All Scottish Universities facing a deficit in the next academic year, report reveals

The briefing paper, from the Scottish Parliament’s Information Centre (SPICe) says an ‘optimistic’ scenario shows a deficit of £383.5m for Scottish Universities.

Old College, the University of Edinburgh
Old College, the University of Edinburgh

A predicted collapse in the number of international fee paying students will lead to every university in Scotland losing money in the coming academic year, new figures from the Scottish Parliament Information Centre (SPICe) has said.

The briefing paper paints a dire picture for Scotland’s Higher Education sector following the impact of Covid-19 and comes just weeks after wide-ranging job cuts were announced at several universities including the University of Edinburgh and Edinburgh Napier.

All 18 universities in the country are expected to report losses as the predicted drop in international students bites the sector.

Tuition fees make up the largest proportion of sector income at 32 per cent, with international student fees making up 57 per cent of that figure, meaning more than 15 per cent of the sector’s income is tied up in continual recruitment of international students.

Overall, the Covid-19 pandemic has cost Scottish universities around £72 million, but a deficit of between £450 and £500 million is expected for the 2020/21 academic year.

The report states a best case scenario could see an operating deficit of £383.5 million for the sector, but a worst case scenario could see that number balloon to £651 million.

Prior to Covid-19 the sector was generally in good financial health but with ten universities reporting a deficit for more than a year or moving from a surplus to a deficit between 2015 and 2019, the report notes “there was significant variation between institutions”.
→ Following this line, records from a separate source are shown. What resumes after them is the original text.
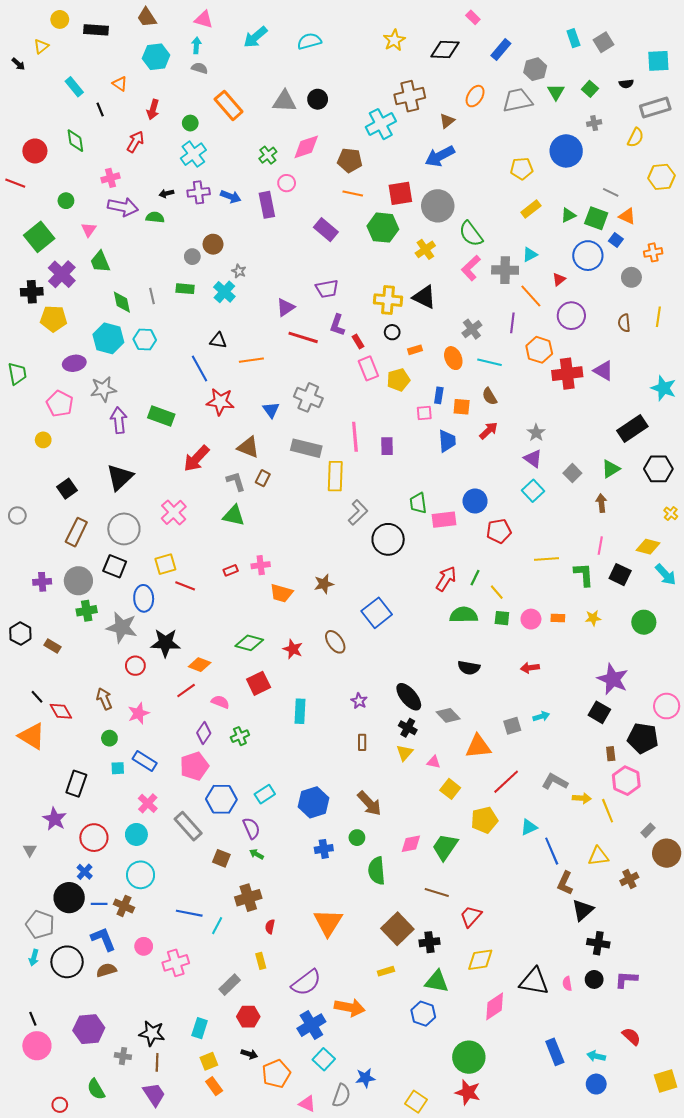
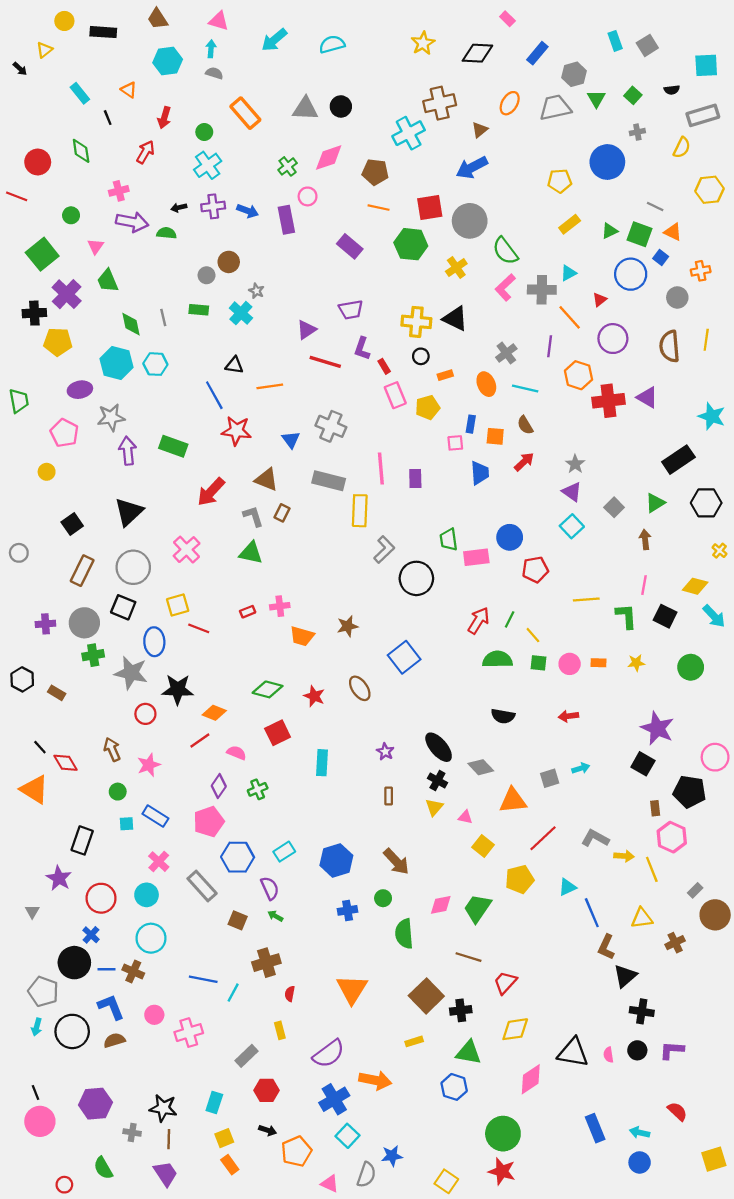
brown semicircle: (624, 323) -> (670, 346), size x1.6

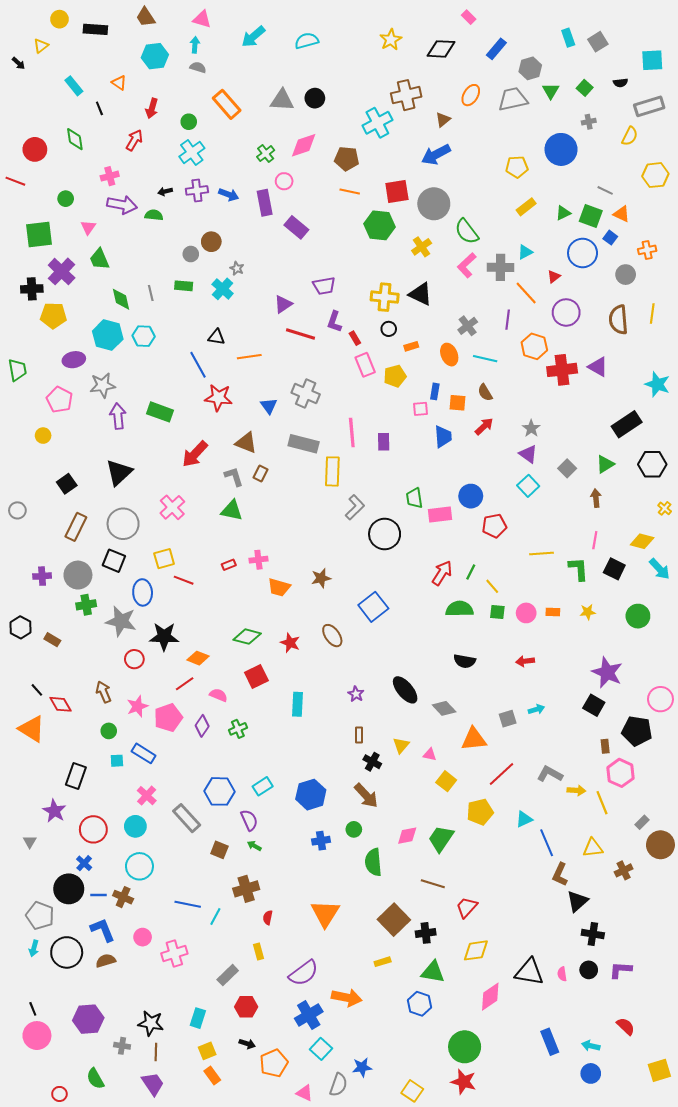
purple rectangle: (350, 246) -> (296, 227), moved
green square: (42, 254) -> (39, 235), turned 32
black cross: (437, 780) -> (372, 762), moved
pink pentagon: (209, 822) -> (168, 718), moved

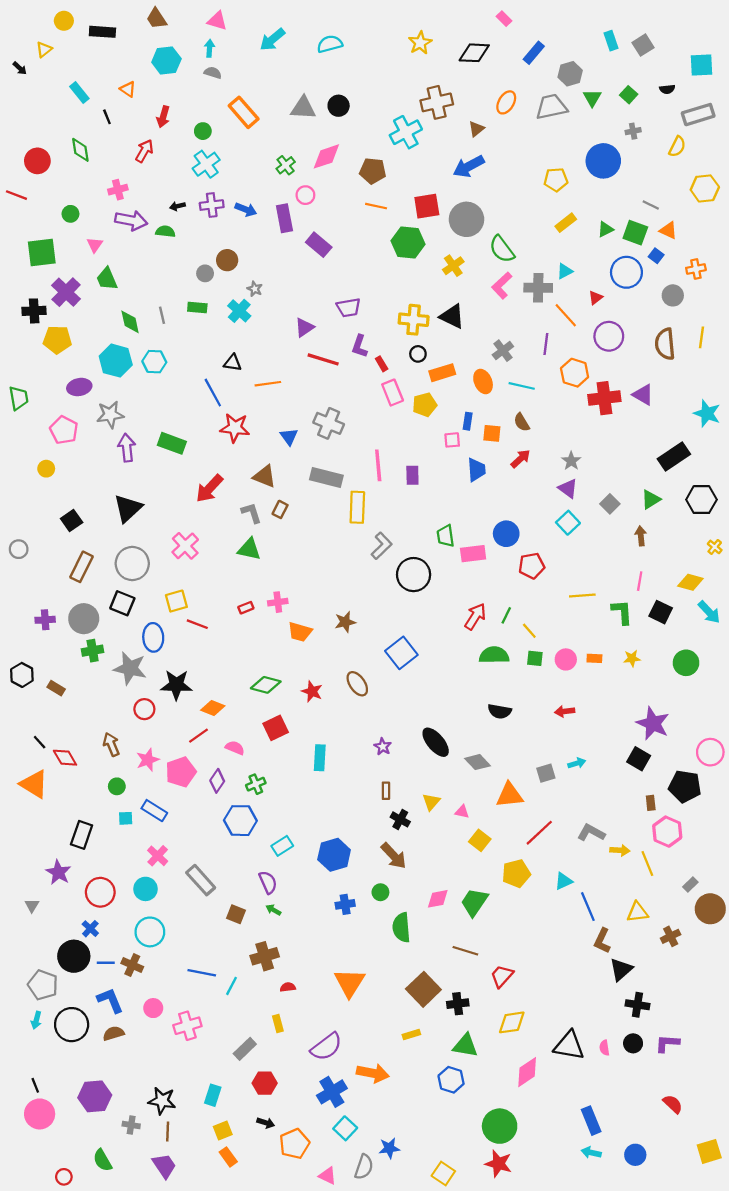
orange rectangle: (411, 346) -> (442, 373), size x1.6
blue hexagon: (219, 791) -> (240, 821), moved
red semicircle: (268, 918) -> (288, 987), turned 72
cyan arrow: (591, 1046) -> (591, 1153), moved

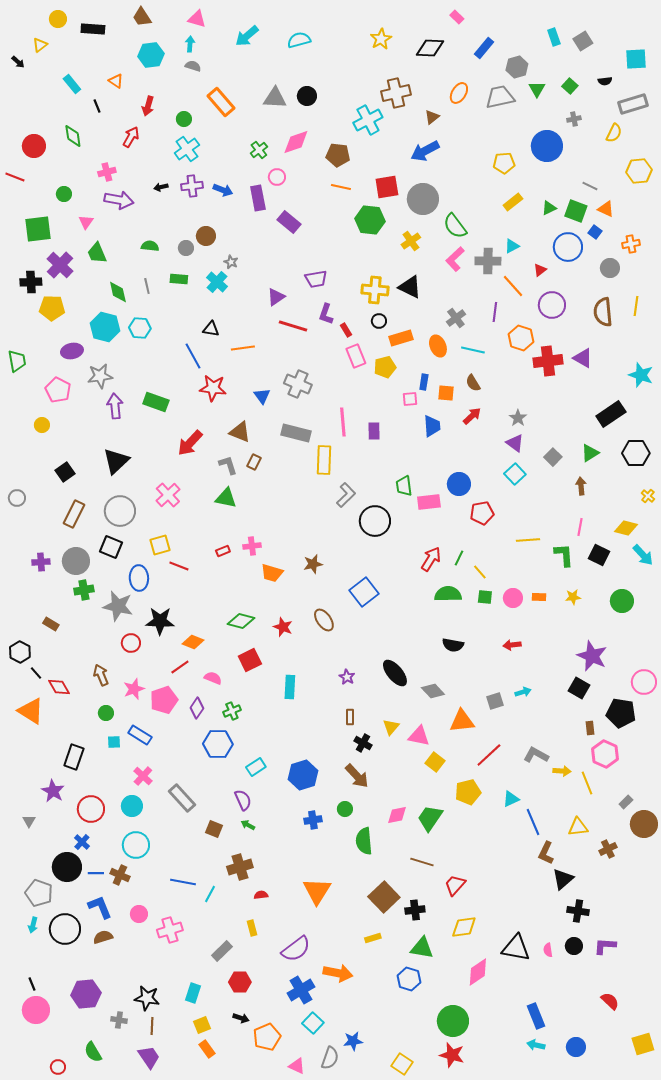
green semicircle: (165, 231) -> (150, 246), moved
black hexagon: (22, 675) -> (20, 652), moved
pink triangle: (462, 812) -> (419, 736), size x1.6

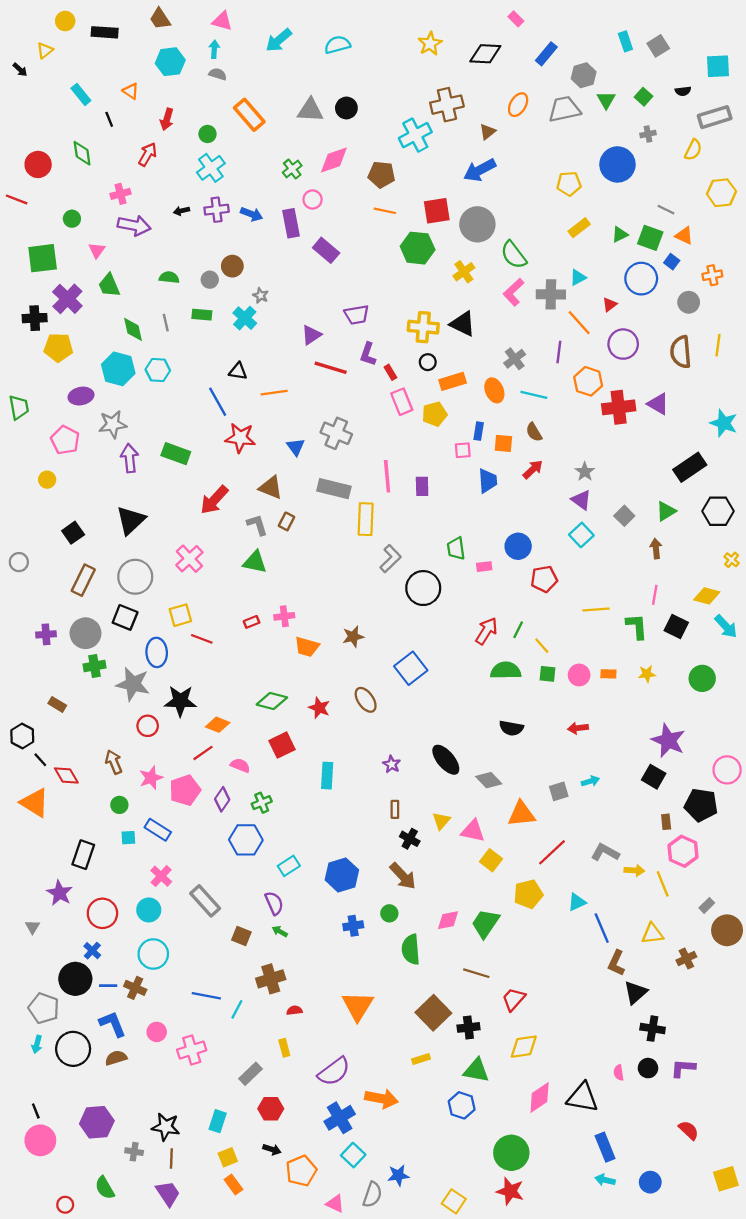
pink rectangle: (429, 502) -> (484, 567), size x0.6
black triangle: (516, 948) -> (582, 1097), moved

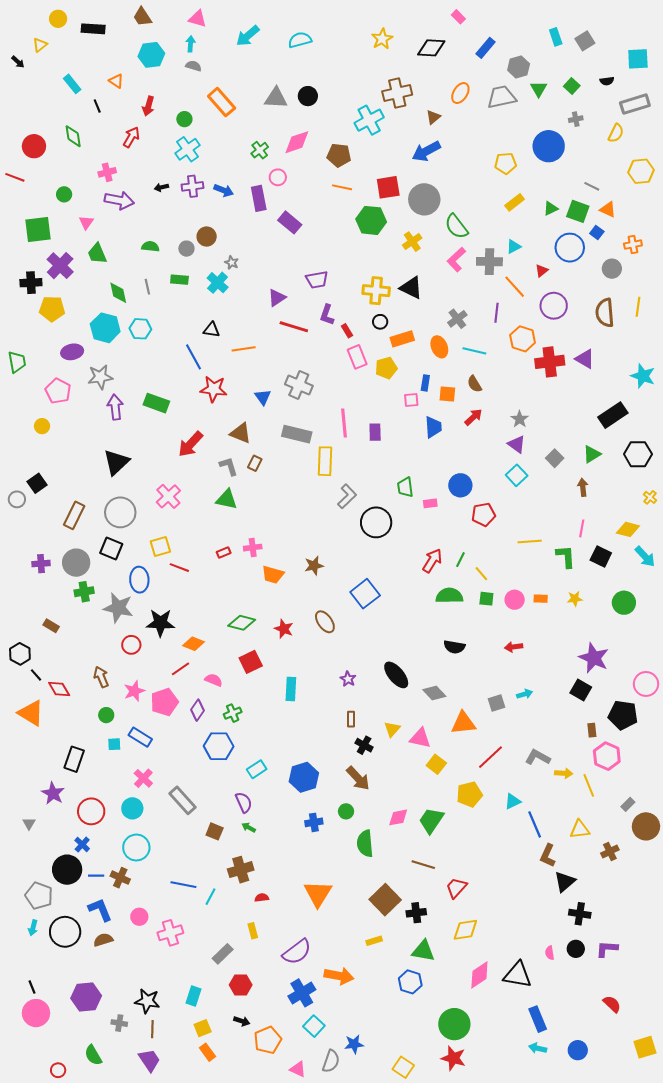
black square: (73, 533) -> (37, 483), moved

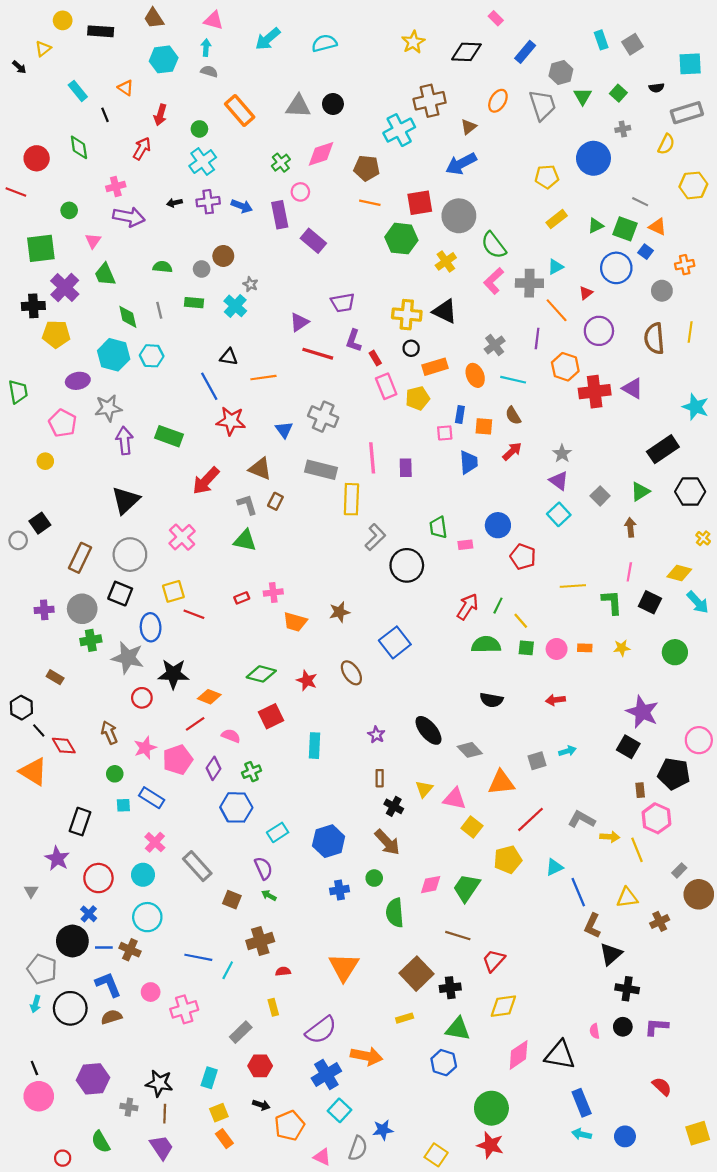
gray trapezoid: (502, 97) -> (542, 105), turned 84
red pentagon: (483, 514) -> (523, 557), turned 30

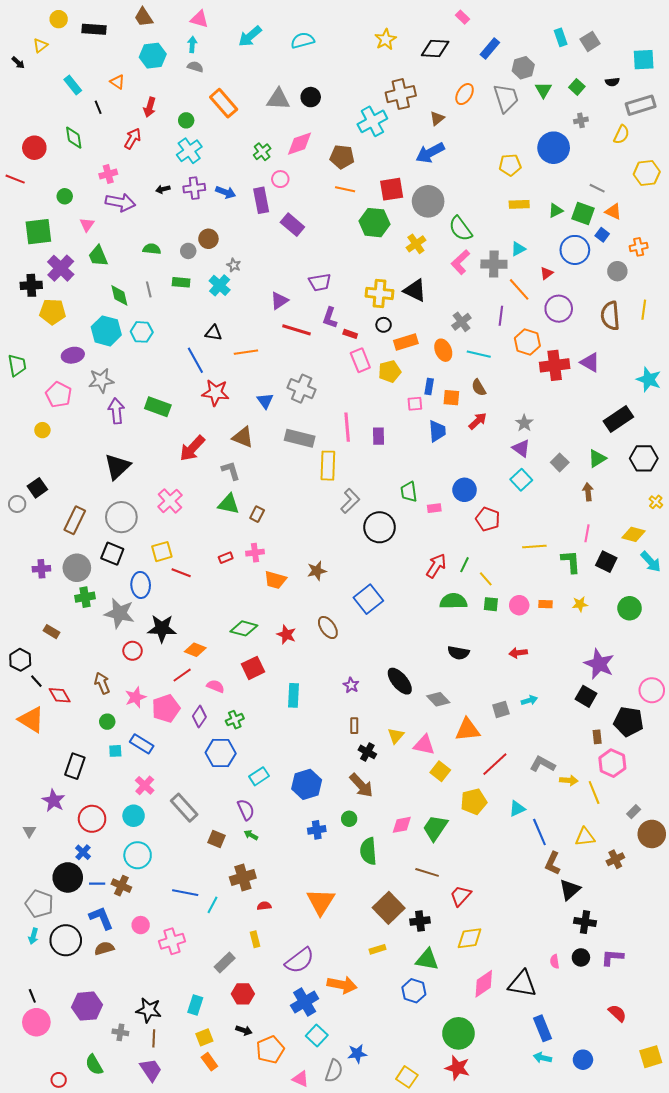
yellow rectangle: (557, 219) -> (519, 204), turned 36
red rectangle: (375, 358) -> (350, 334), turned -40
brown rectangle: (275, 501) -> (257, 514), moved

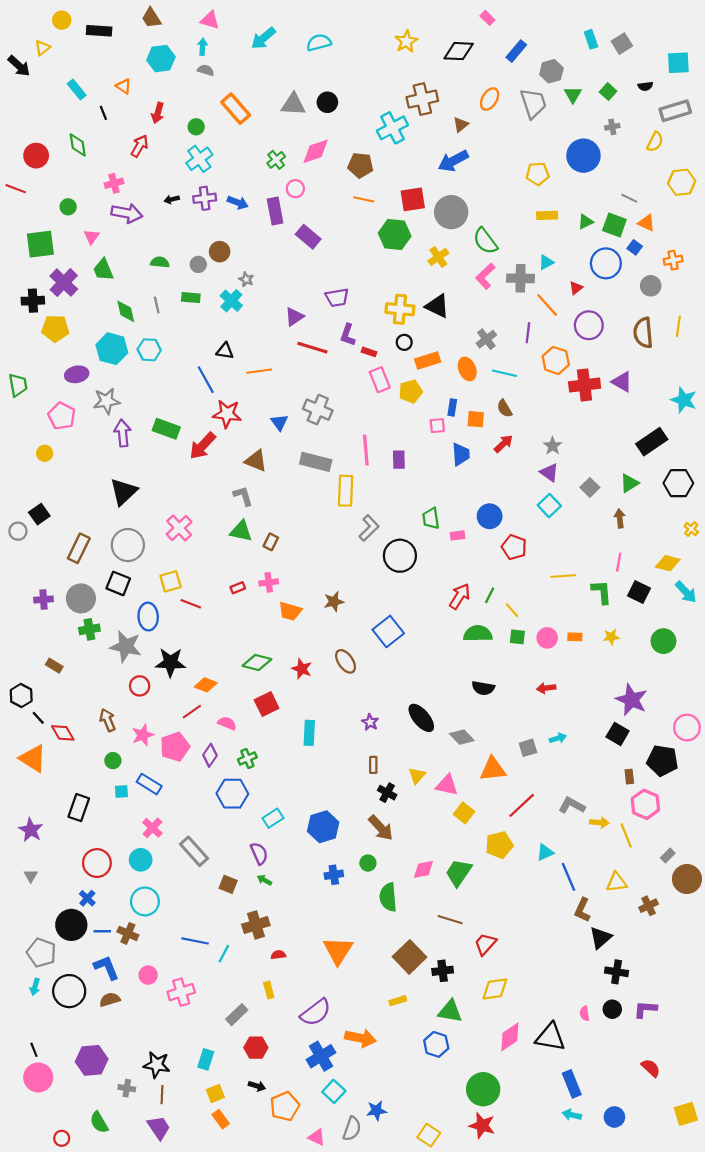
black arrow: (18, 63) -> (19, 66), size x1.6
red arrow: (192, 448) -> (203, 446), moved
purple star: (54, 801) -> (31, 830), moved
Despite this, the report suggests that the final numbers for 2020/21 are “encouraging” with a three per cent increase in applications overall and a 16 per cent increase in international student applications compared to last year.

It states: “Coronavirus will have an impact on universities for the foreseeable future. While the immediate impacts have largely centred around the logistics of remote learning, teaching and assessment, as the new academic year approaches the sector will face new and considerable financial challenges, adding to existing pressures.

"It is not yet clear what final numbers of tuition-fee paying entrants will be for AY (academic year) 2020/21. While the sector is braced for a significant fall, interim applicant figures remain encouraging.

"While the final entrant and returner numbers will only be known once the new academic year begins in September, they have provided an encouraging boost for the university sector and shows efforts to promote UK universities to international markets may be paying off.”

The Scottish Funding Council (SFC) is continuing its review into the funding and future provision of colleges and universities following Covid-19 to look at how to help the sector continue to operate sustainably.

The report ends: ”If the final numbers - particularly for international students - bear out and student numbers remain stable or there is an increase in entrants, this will in turn aid efforts to stabilise university finances going forward.

"Even so, the months ahead are uncertain and will pose new challenges for the sector.

"The SFC's review will likely be the first major step on a journey toward reshaping higher education in Scotland - not only to address the financial challenges resulting from oronavirus but also to meet Scotland's skills needs for the post-virus economy.”